WILMINGTON — Before approving holiday lighting for the Main Street building housing Town Offices, Selectboard members heard from two groups that have received funds only once before from a 1 percent local option tax fund.
"We've done just about everything we said we would," said Bill Hebert, a founding member of the Aging in Place initiative, referring to funding secured last year through the option tax revenue earmarked for economic and community development.
At a meeting Wednesday, Dec. 2, Hebert said a newsletter was put out bimonthly while a phone line was established for seniors needing assistance. His group is mostly about directing elderly residents to services. A resource directory is expected to be completed by the end of this month.
The group has secured space for a closet where medical equipment is kept and loaned out. They have started a Thursday morning meeting for senior men at North Star Bowl and a monthly meeting for cancer victims and their supporters at the Southwestern Vermont Medical Center. They previously collected information deemed useful to their goals and hope to conduct another survey.
"We think we know (what's needed) but we want people to tell us," Hebert said. "For instance, a trip or two to a nearby facility. Something that seniors can get together and enjoy. Not everything has to be medical. There's also the social side."
Town Nurse Jennifer Fitzgerald told the Selectboard that other towns were willing to participate. Last December, she visited other boards and said their members consider Wilmington to be the center of the Deerfield Valley. But until The Gathering Place, a Brattleboro-based adult day-service provider, finds a spot to run a satellite in or near Wilmington, her group plans to continue directing people to existing services.

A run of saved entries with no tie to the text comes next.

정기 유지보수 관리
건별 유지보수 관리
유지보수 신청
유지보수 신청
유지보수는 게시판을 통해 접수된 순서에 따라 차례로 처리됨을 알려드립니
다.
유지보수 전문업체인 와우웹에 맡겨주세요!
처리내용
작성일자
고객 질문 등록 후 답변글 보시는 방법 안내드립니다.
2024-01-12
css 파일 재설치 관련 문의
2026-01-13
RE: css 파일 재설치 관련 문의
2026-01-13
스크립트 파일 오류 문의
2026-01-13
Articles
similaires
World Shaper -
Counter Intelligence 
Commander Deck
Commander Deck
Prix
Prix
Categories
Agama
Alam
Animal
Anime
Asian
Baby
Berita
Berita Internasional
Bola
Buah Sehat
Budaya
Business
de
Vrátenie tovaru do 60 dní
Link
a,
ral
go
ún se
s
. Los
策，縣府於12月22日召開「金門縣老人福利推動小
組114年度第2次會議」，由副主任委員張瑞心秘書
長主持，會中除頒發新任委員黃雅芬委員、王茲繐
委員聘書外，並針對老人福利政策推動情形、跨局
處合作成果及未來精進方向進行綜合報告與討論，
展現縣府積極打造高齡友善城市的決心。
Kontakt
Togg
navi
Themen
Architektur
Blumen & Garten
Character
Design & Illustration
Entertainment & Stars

Board member Susie Haughwout called for adding "more meat to the bones" to the group's funding request of $5,000, meaning more details regarding its plans for the future. That same amount was given to the group last year. The possibility of becoming a nonprofit was briefly discussed before the group agreed to come back with a clearer plan.
Friends of Memorial Hall, a non-profit organization recognized by Vermont that expects to be given 501(c)3 status or federal income tax-exemption soon, requested $1,000 more than the previous group. They too were asked to return with more details.
"The bottom line is if we want to get more let's say prestigious entertainers, it's going to cost more," said Alice Greenspan, counting nearly 800 people that last year's 1 percent funding helped bring to the historic building on Main Street. "We want to bring Memorial Hall back to its rightful place as linchpin of Wilmington."
Fundraising is going slow, said Greenspan, noting one show had operated at a loss while more money was needed than expected to rent rooms for another act's performers.
Seven groups from around New England and New York were booked through Friends of Memorial Hall. The goal is to host diverse shows, but associated with event expansion are bigger costs. Remaining money in the town's event fund, also built with 1 percent revenue, was mentioned by Haughwout.